Data shown section start

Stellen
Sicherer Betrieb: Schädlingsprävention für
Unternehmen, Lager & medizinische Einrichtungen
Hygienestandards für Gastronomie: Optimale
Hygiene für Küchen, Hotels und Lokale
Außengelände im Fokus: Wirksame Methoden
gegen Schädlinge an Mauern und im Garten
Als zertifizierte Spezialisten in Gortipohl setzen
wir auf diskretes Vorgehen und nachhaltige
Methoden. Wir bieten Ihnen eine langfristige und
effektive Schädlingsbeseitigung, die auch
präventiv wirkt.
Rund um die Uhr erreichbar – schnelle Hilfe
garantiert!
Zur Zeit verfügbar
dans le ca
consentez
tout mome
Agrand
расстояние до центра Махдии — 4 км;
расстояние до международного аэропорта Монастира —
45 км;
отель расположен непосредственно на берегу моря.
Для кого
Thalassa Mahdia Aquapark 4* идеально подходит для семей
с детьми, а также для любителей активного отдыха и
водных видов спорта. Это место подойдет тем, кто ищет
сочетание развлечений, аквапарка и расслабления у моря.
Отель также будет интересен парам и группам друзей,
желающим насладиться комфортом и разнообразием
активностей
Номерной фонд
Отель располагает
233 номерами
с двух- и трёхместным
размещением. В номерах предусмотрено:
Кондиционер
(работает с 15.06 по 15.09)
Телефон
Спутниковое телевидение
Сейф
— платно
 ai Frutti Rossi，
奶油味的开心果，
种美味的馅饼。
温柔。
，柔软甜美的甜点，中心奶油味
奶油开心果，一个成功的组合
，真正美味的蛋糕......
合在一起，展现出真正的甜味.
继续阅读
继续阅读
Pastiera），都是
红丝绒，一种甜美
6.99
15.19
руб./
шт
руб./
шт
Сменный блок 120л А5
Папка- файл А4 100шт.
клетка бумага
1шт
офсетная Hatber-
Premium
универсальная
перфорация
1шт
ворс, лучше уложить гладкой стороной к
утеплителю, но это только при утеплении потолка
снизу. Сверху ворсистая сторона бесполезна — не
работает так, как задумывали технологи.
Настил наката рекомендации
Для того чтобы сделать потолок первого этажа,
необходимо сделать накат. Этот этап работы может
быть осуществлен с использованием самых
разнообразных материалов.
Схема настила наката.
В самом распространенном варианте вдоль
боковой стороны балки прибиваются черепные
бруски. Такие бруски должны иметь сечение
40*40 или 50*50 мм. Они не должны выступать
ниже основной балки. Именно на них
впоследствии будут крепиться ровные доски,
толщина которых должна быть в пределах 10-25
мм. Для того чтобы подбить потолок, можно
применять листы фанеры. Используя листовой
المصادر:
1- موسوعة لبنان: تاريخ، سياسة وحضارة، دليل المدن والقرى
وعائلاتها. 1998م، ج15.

Data shown section end
Data shown section start

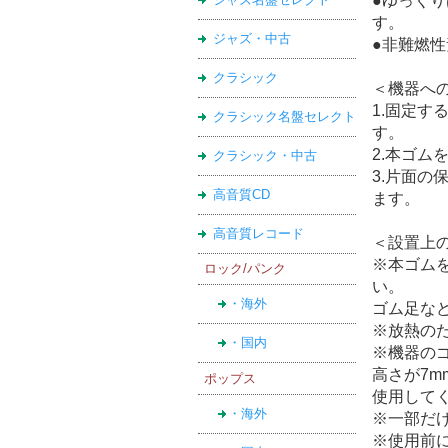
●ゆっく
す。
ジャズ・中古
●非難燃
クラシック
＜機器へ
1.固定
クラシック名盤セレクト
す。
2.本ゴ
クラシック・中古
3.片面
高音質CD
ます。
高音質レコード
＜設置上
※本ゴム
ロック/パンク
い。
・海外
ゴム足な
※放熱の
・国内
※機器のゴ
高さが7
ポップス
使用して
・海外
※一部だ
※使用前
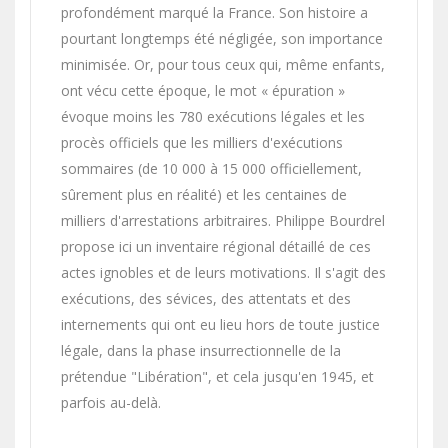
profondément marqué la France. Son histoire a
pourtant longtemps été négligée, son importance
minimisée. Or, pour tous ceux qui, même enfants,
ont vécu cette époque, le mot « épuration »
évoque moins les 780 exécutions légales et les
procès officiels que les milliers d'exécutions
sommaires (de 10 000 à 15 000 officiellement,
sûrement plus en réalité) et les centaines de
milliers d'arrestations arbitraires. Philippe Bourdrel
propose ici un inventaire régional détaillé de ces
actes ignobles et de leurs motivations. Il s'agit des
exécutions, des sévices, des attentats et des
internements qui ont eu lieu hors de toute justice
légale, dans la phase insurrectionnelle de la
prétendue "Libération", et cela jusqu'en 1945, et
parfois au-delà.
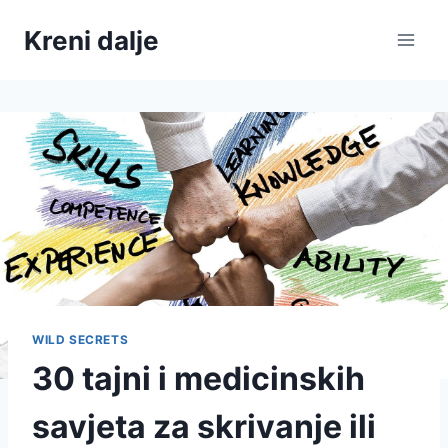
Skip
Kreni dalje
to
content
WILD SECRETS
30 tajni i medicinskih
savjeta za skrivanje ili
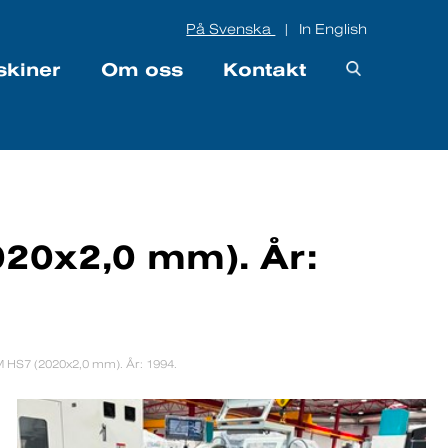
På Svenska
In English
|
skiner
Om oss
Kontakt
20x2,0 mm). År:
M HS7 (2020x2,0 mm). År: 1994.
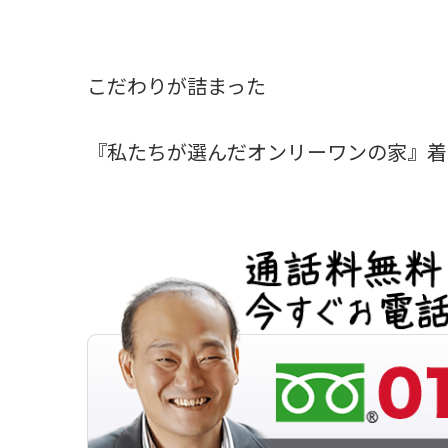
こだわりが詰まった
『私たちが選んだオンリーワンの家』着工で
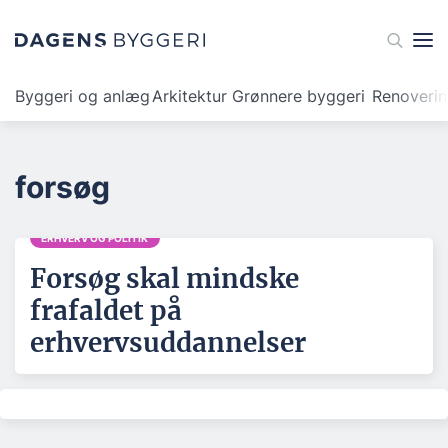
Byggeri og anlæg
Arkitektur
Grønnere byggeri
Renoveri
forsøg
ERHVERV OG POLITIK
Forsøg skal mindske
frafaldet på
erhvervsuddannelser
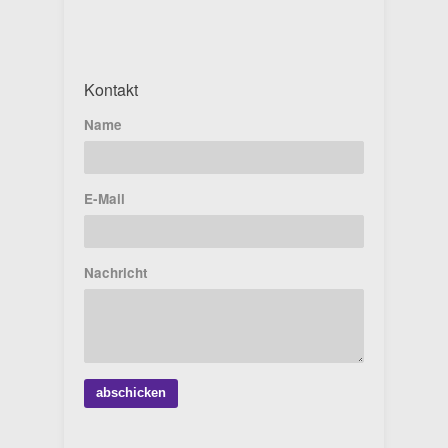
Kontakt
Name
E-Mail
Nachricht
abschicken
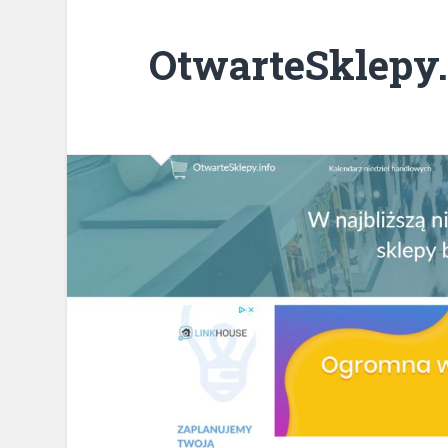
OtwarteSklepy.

Data shown section end

- Work item
Your answer should be the exact lines above from the one with "Спутниковое телевидение" through the one with "وعائلاتها. 1998م، ج15.", both included, and nothing besides.

- Output for this exercise
Спутниковое телевидение
Сейф
— платно
 ai Frutti Rossi，
奶油味的开心果，
种美味的馅饼。
温柔。
，柔软甜美的甜点，中心奶油味
奶油开心果，一个成功的组合
，真正美味的蛋糕......
合在一起，展现出真正的甜味.
继续阅读
继续阅读
Pastiera），都是
红丝绒，一种甜美
6.99
15.19
руб./
шт
руб./
шт
Сменный блок 120л А5
Папка- файл А4 100шт.
клетка бумага
1шт
офсетная Hatber-
Premium
универсальная
перфорация
1шт
ворс, лучше уложить гладкой стороной к
утеплителю, но это только при утеплении потолка
снизу. Сверху ворсистая сторона бесполезна — не
работает так, как задумывали технологи.
Настил наката рекомендации
Для того чтобы сделать потолок первого этажа,
необходимо сделать накат. Этот этап работы может
быть осуществлен с использованием самых
разнообразных материалов.
Схема настила наката.
В самом распространенном варианте вдоль
боковой стороны балки прибиваются черепные
бруски. Такие бруски должны иметь сечение
40*40 или 50*50 мм. Они не должны выступать
ниже основной балки. Именно на них
впоследствии будут крепиться ровные доски,
толщина которых должна быть в пределах 10-25
мм. Для того чтобы подбить потолок, можно
применять листы фанеры. Используя листовой
المصادر:
1- موسوعة لبنان: تاريخ، سياسة وحضارة، دليل المدن والقرى
وعائلاتها. 1998م، ج15.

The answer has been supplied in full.